Data for review:
____
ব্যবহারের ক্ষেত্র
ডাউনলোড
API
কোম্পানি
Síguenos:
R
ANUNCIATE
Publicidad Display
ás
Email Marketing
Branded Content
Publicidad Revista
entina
____
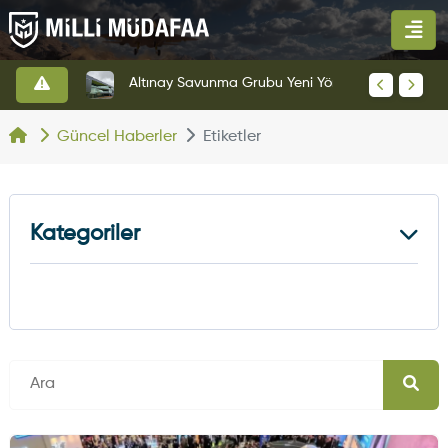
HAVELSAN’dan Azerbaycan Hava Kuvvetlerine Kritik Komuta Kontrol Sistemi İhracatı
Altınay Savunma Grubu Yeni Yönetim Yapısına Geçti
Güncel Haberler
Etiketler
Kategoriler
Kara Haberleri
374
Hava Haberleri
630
____
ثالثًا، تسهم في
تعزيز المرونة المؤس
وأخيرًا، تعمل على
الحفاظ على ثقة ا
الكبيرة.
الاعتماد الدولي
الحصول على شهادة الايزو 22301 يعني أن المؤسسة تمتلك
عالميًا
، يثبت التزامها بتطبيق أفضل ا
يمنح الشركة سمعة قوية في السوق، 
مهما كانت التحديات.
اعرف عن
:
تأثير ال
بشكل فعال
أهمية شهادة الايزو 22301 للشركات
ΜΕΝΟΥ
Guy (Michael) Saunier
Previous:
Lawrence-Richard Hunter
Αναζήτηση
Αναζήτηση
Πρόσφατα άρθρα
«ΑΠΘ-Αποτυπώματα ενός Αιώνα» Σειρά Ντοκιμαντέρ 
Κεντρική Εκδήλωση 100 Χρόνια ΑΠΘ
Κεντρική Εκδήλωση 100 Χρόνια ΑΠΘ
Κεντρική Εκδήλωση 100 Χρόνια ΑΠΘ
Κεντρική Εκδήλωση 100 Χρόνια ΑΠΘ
____
Work item: Each line of the records with the word "الايزو" in it is to be copied.

Exercise result:
الحصول على شهادة الايزو 22301 يعني أن المؤسسة تمتلك
أهمية شهادة الايزو 22301 للشركات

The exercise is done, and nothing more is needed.